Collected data
==========

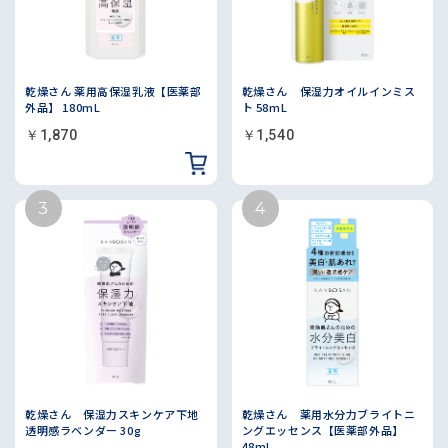
乾燥さん 薬用高保湿乳液【医薬部
乾燥さん 保湿力オイルインミス
外品】 180mL
ト 58mL
￥1,870
￥1,540
乾燥さん 保湿力スキンケア下地
乾燥さん 薬用水分力ブライトニ
透明感ラベンダー 30g
ングエッセンス【医薬部外品】
48mL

==========

* [WHAT YOU WILL DO]:
Copy out all the data without changing anything, and drop the pictures.

* [RESULT FOR THIS TASK]:
乾燥さん 薬用高保湿乳液【医薬部
乾燥さん 保湿力オイルインミス
外品】 180mL
ト 58mL
￥1,870
￥1,540
乾燥さん 保湿力スキンケア下地
乾燥さん 薬用水分力ブライトニ
透明感ラベンダー 30g
ングエッセンス【医薬部外品】
48mL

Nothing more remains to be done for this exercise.